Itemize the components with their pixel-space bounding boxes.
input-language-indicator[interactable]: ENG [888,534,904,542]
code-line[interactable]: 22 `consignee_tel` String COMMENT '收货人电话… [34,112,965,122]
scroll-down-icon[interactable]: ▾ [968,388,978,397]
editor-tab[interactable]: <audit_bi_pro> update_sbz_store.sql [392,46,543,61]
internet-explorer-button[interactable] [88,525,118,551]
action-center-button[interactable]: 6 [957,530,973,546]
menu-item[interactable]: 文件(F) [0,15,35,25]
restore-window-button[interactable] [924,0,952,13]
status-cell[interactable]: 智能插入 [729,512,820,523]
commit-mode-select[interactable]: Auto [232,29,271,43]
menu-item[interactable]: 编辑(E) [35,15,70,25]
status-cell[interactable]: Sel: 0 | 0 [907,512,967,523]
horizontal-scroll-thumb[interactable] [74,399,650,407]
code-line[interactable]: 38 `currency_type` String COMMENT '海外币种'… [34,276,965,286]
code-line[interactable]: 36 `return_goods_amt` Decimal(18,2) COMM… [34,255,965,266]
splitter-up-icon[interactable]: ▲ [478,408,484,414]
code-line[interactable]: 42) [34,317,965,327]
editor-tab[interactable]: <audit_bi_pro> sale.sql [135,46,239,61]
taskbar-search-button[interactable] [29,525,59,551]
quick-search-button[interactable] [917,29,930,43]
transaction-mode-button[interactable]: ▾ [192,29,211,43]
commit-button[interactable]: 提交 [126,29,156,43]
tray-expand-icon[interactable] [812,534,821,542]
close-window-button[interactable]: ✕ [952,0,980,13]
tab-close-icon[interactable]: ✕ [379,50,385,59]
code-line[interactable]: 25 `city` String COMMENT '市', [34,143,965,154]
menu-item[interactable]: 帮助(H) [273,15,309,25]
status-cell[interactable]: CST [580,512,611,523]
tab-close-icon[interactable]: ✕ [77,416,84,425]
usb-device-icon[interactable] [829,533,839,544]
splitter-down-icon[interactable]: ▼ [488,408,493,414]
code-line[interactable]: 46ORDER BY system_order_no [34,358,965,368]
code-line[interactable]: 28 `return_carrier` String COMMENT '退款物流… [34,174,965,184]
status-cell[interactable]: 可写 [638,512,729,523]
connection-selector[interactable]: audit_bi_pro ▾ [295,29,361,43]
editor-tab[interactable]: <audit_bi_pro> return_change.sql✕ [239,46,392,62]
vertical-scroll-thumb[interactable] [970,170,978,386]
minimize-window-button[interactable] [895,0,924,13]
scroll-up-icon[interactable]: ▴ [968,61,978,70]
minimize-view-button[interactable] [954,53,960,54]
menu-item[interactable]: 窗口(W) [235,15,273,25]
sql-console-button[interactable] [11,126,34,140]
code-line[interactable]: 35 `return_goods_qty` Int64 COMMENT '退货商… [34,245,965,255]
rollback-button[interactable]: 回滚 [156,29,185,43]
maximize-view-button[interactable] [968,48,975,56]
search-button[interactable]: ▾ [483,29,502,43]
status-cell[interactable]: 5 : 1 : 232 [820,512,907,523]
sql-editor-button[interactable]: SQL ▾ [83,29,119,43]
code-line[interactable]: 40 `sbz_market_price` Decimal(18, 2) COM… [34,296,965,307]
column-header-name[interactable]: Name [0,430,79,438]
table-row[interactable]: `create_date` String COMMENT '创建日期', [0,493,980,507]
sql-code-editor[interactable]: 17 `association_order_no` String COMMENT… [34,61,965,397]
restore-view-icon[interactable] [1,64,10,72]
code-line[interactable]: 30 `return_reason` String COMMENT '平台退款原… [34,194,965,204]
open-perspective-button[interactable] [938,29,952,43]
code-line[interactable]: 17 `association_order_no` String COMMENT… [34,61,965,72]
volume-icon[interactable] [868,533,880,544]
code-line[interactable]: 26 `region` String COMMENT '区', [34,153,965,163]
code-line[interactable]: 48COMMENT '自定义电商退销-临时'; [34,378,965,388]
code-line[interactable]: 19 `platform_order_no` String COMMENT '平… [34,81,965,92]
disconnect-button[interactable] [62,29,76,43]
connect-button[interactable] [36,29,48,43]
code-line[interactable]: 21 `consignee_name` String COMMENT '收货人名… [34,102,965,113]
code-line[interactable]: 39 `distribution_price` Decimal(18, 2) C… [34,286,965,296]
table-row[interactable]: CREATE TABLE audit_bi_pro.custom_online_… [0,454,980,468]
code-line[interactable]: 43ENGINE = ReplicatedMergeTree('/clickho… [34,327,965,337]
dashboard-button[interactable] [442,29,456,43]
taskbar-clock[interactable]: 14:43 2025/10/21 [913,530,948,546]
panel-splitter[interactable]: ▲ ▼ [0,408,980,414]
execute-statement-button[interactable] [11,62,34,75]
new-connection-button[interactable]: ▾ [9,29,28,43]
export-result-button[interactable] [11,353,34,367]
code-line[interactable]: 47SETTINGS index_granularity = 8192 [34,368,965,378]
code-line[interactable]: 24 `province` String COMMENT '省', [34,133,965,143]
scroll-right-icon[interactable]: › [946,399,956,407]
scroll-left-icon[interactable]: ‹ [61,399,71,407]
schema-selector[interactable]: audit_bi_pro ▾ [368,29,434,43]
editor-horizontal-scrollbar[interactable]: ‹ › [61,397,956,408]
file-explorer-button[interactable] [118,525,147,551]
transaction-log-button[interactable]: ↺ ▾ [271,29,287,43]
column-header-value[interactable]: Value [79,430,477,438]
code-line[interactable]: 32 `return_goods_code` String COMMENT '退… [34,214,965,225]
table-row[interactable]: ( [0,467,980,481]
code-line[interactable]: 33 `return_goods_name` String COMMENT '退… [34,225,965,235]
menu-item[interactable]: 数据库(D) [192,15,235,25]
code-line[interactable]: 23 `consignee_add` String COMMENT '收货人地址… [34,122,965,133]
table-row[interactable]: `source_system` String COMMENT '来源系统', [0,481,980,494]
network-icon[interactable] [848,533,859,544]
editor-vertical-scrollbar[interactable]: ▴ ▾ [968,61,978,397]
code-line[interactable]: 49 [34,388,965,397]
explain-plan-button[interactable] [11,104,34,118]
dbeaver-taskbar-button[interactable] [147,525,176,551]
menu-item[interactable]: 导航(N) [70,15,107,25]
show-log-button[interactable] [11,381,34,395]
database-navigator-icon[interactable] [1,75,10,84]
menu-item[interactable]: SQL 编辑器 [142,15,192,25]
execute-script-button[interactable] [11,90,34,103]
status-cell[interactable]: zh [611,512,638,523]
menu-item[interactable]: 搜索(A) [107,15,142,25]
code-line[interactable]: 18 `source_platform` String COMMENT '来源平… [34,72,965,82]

--------------------

▸ **Exercise goal**:
Output the full listing again, exactly as it stands above.

▸ **Answer below**:
Itemize the components with their pixel-space bounding boxes.
input-language-indicator[interactable]: ENG [888,534,904,542]
code-line[interactable]: 22 `consignee_tel` String COMMENT '收货人电话… [34,112,965,122]
scroll-down-icon[interactable]: ▾ [968,388,978,397]
editor-tab[interactable]: <audit_bi_pro> update_sbz_store.sql [392,46,543,61]
internet-explorer-button[interactable] [88,525,118,551]
action-center-button[interactable]: 6 [957,530,973,546]
menu-item[interactable]: 文件(F) [0,15,35,25]
restore-window-button[interactable] [924,0,952,13]
status-cell[interactable]: 智能插入 [729,512,820,523]
commit-mode-select[interactable]: Auto [232,29,271,43]
menu-item[interactable]: 编辑(E) [35,15,70,25]
status-cell[interactable]: Sel: 0 | 0 [907,512,967,523]
horizontal-scroll-thumb[interactable] [74,399,650,407]
code-line[interactable]: 38 `currency_type` String COMMENT '海外币种'… [34,276,965,286]
code-line[interactable]: 36 `return_goods_amt` Decimal(18,2) COMM… [34,255,965,266]
splitter-up-icon[interactable]: ▲ [478,408,484,414]
code-line[interactable]: 42) [34,317,965,327]
editor-tab[interactable]: <audit_bi_pro> sale.sql [135,46,239,61]
taskbar-search-button[interactable] [29,525,59,551]
quick-search-button[interactable] [917,29,930,43]
transaction-mode-button[interactable]: ▾ [192,29,211,43]
commit-button[interactable]: 提交 [126,29,156,43]
tray-expand-icon[interactable] [812,534,821,542]
close-window-button[interactable]: ✕ [952,0,980,13]
tab-close-icon[interactable]: ✕ [379,50,385,59]
code-line[interactable]: 25 `city` String COMMENT '市', [34,143,965,154]
menu-item[interactable]: 帮助(H) [273,15,309,25]
status-cell[interactable]: CST [580,512,611,523]
tab-close-icon[interactable]: ✕ [77,416,84,425]
usb-device-icon[interactable] [829,533,839,544]
splitter-down-icon[interactable]: ▼ [488,408,493,414]
code-line[interactable]: 46ORDER BY system_order_no [34,358,965,368]
code-line[interactable]: 28 `return_carrier` String COMMENT '退款物流… [34,174,965,184]
status-cell[interactable]: 可写 [638,512,729,523]
connection-selector[interactable]: audit_bi_pro ▾ [295,29,361,43]
editor-tab[interactable]: <audit_bi_pro> return_change.sql✕ [239,46,392,62]
vertical-scroll-thumb[interactable] [970,170,978,386]
minimize-window-button[interactable] [895,0,924,13]
scroll-up-icon[interactable]: ▴ [968,61,978,70]
minimize-view-button[interactable] [954,53,960,54]
menu-item[interactable]: 窗口(W) [235,15,273,25]
sql-console-button[interactable] [11,126,34,140]
code-line[interactable]: 35 `return_goods_qty` Int64 COMMENT '退货商… [34,245,965,255]
rollback-button[interactable]: 回滚 [156,29,185,43]
maximize-view-button[interactable] [968,48,975,56]
search-button[interactable]: ▾ [483,29,502,43]
status-cell[interactable]: 5 : 1 : 232 [820,512,907,523]
sql-editor-button[interactable]: SQL ▾ [83,29,119,43]
code-line[interactable]: 40 `sbz_market_price` Decimal(18, 2) COM… [34,296,965,307]
column-header-name[interactable]: Name [0,430,79,438]
table-row[interactable]: `create_date` String COMMENT '创建日期', [0,493,980,507]
sql-code-editor[interactable]: 17 `association_order_no` String COMMENT… [34,61,965,397]
restore-view-icon[interactable] [1,64,10,72]
code-line[interactable]: 30 `return_reason` String COMMENT '平台退款原… [34,194,965,204]
open-perspective-button[interactable] [938,29,952,43]
code-line[interactable]: 17 `association_order_no` String COMMENT… [34,61,965,72]
volume-icon[interactable] [868,533,880,544]
code-line[interactable]: 26 `region` String COMMENT '区', [34,153,965,163]
code-line[interactable]: 48COMMENT '自定义电商退销-临时'; [34,378,965,388]
code-line[interactable]: 19 `platform_order_no` String COMMENT '平… [34,81,965,92]
disconnect-button[interactable] [62,29,76,43]
connect-button[interactable] [36,29,48,43]
code-line[interactable]: 21 `consignee_name` String COMMENT '收货人名… [34,102,965,113]
code-line[interactable]: 39 `distribution_price` Decimal(18, 2) C… [34,286,965,296]
table-row[interactable]: CREATE TABLE audit_bi_pro.custom_online_… [0,454,980,468]
code-line[interactable]: 43ENGINE = ReplicatedMergeTree('/clickho… [34,327,965,337]
dashboard-button[interactable] [442,29,456,43]
taskbar-clock[interactable]: 14:43 2025/10/21 [913,530,948,546]
panel-splitter[interactable]: ▲ ▼ [0,408,980,414]
execute-statement-button[interactable] [11,62,34,75]
new-connection-button[interactable]: ▾ [9,29,28,43]
export-result-button[interactable] [11,353,34,367]
code-line[interactable]: 47SETTINGS index_granularity = 8192 [34,368,965,378]
code-line[interactable]: 24 `province` String COMMENT '省', [34,133,965,143]
scroll-right-icon[interactable]: › [946,399,956,407]
scroll-left-icon[interactable]: ‹ [61,399,71,407]
schema-selector[interactable]: audit_bi_pro ▾ [368,29,434,43]
editor-horizontal-scrollbar[interactable]: ‹ › [61,397,956,408]
file-explorer-button[interactable] [118,525,147,551]
transaction-log-button[interactable]: ↺ ▾ [271,29,287,43]
column-header-value[interactable]: Value [79,430,477,438]
code-line[interactable]: 32 `return_goods_code` String COMMENT '退… [34,214,965,225]
table-row[interactable]: ( [0,467,980,481]
code-line[interactable]: 33 `return_goods_name` String COMMENT '退… [34,225,965,235]
menu-item[interactable]: 数据库(D) [192,15,235,25]
code-line[interactable]: 23 `consignee_add` String COMMENT '收货人地址… [34,122,965,133]
table-row[interactable]: `source_system` String COMMENT '来源系统', [0,481,980,494]
network-icon[interactable] [848,533,859,544]
editor-vertical-scrollbar[interactable]: ▴ ▾ [968,61,978,397]
code-line[interactable]: 49 [34,388,965,397]
explain-plan-button[interactable] [11,104,34,118]
dbeaver-taskbar-button[interactable] [147,525,176,551]
menu-item[interactable]: 导航(N) [70,15,107,25]
show-log-button[interactable] [11,381,34,395]
database-navigator-icon[interactable] [1,75,10,84]
menu-item[interactable]: SQL 编辑器 [142,15,192,25]
execute-script-button[interactable] [11,90,34,103]
status-cell[interactable]: zh [611,512,638,523]
menu-item[interactable]: 搜索(A) [107,15,142,25]
code-line[interactable]: 18 `source_platform` String COMMENT '来源平… [34,72,965,82]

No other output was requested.